Claims Based Benchmarking
Benchmarking Background and Purpose
Why Benchmark
Healthcare organizations need reliable ways to compare their performance against expected outcomes to identify improvement opportunities, track progress, and demonstrate value to stakeholders. Benchmarking helps healthcare organizations answer critical questions that drive strategic decision-making:
Performance Assessment : How is our organization performing compared to what would be expected given our patient population characteristics?
Resource Allocation: Where should we focus improvement efforts to maximize impact?
Contract Negotiation: What targets are realistic for our specific patient mix in risk-based contracts?
Fairness in Comparison: How can we ensure we're making "apples-to-apples" comparisons when evaluating performance across different practices, regions, or time periods?
The Model-Based Approach to Risk Adjustment
A basic way to calculate benchmarks is to derive separate summary statistics from a benchmark dataset for different demographic factors (age, sex, geography, etc.) and then combine these statistics to create comparison points. This is time consuming, error prone, and not very precise.
A better approach is to build a predictive model that takes the demographic factors and chronic conditions as inputs. Using modern machine learning techniques allows us to rapidly explore and iterate on features and models to maximize the predictive value of these models in short periods of time. These models are then used to predict values at the member-year level and (and can be applied at the member-month level for trending purposes).
Adjusting for the Right Factors
It's important to understand that the purpose of benchmarking models isn't to build the most predictive model possible. Rather, these models should only adjust for factors that are outside a healthcare organization's control within a risk-based contract.
For example:
- Include in models: Age, sex, geography, chronic conditions
- Exclude from models: Number of ED visits, prior year's spend, whether a member has an assigned PCP, or wellness visits
The reasoning is straightforward: factors like ED utilization are outcomes that healthcare organizations are trying to improve, so including them would mask the very performance differences we're trying to measure. In contrast, an organization cannot change a patient's age or geographic location, so these factors should be adjusted for.
Prospective vs. Concurrent Models
There are two basic types of predictive models:
Prospective Models
- Use historical data to predict future performance
- Appropriate for forward-looking risk contracts and planning
- Example: Using 2024 patient data to predict 2025 expenditures
Concurrent Models
- Use current period data to establish expected performance for the same period
- Useful for performance evaluation and understanding current variation
- Example: Using 2024 patient data to establish expected 2024 expenditures
How to Interpret Benchmarking Results
It's crucial to understand that benchmarking models make sense (and can guide decision making) in aggregate, but not at an individual level. They typically show good calibration (predicted/actual ratio very close to 100%), but will have high mean absolute error percentages (MAE% typically above 60%).
This means that while the models may accurately predict total costs for a large population, they will have significant errors when predicting for individual patients. This is expected and acceptable for benchmarking purposes, as the goal is to compare group performance fairly (risk stratification), not to predict individual patient costs perfectly.
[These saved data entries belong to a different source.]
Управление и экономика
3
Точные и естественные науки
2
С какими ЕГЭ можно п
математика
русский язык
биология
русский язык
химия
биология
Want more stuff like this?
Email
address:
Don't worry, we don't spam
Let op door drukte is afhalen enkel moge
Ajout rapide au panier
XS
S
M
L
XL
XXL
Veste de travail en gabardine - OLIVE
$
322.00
Two Types of Benchmarking Models
1. Denominator-Based Models
These models predict metrics across an entire population (the denominator):
- Predict yearly or monthly spend across all members
- Predict utilization rates across service categories
- Examples: Total PMPM cost, inpatient admissions per 1,000 members
2. Encounter-Based Models
These models predict outcomes for specific healthcare encounters that have already occurred:
- Given a patient has an inpatient admission, what is their predicted chance of readmission?
- Given a patient is admitted, what is their predicted length of stay?
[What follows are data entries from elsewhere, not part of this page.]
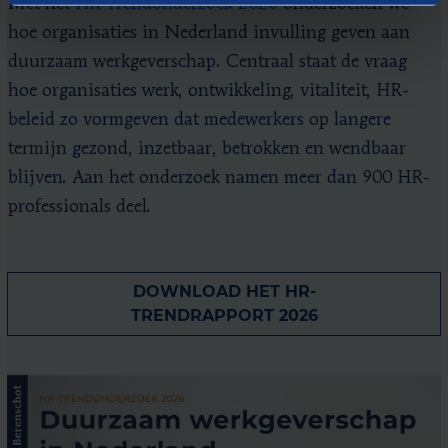
Met het
HR-Trendonderzoek 2026
onderzoeken we
hoe organisaties in Nederland invulling geven aan
duurzaam werkgeverschap. Centraal staat de vraag
hoe organisaties werk, ontwikkeling, vitaliteit, HR-
beleid zo vormgeven dat medewerkers op langere
termijn gezond, inzetbaar, betrokken en wendbaar
blijven. Aan het onderzoek namen meer dan 900 HR-
professionals deel.
DOWNLOAD HET HR-
TRENDRAPPORT 2026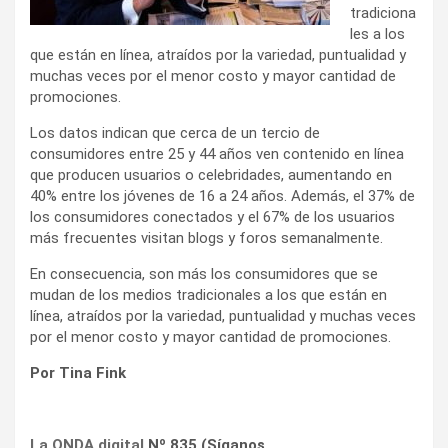
tradiciona
les a los
que están en línea, atraídos por la variedad, puntualidad y
muchas veces por el menor costo y mayor cantidad de
promociones.
Los datos indican que cerca de un tercio de
consumidores entre 25 y 44 años ven contenido en línea
que producen usuarios o celebridades, aumentando en
40% entre los jóvenes de 16 a 24 años. Además, el 37% de
los consumidores conectados y el 67% de los usuarios
más frecuentes visitan blogs y foros semanalmente.
En consecuencia, son más los consumidores que se
mudan de los medios tradicionales a los que están en
línea, atraídos por la variedad, puntualidad y muchas veces
por el menor costo y mayor cantidad de promociones.
Por Tina Fink
La ONDA digital
Nº 835 (Síganos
- Given an admission, what is the likelihood of discharge to home versus a skilled nursing facility?
Encounter-based metrics, particularly readmission rates, are valuable in population health management as they help identify opportunities for improved care transitions, follow-up care, and chronic condition management.
Tuva's Prediction Models
The Tuva Project has developed a set of benchmarking models using Medicare data from the CMS Limited Data Set (5% file). These models run on output from The Tuva Project's benchmarking mart, so no additional data transformations are needed to get started.
Visit The Tuva Project's page on Hugging Face to get started integrating these models with your own data. The page also provides detailed information about each model, including evaluation metrics and performance insights.
In line with The Tuva Project's philosophy of openness and collaboration, we have initially made available models trained on CMS data. We encourage active participation from the community, inviting members to contribute their own models. Ultimately, our vision is to build a place where users can create and share machine learning models that leverage The Tuva Project’s data resources.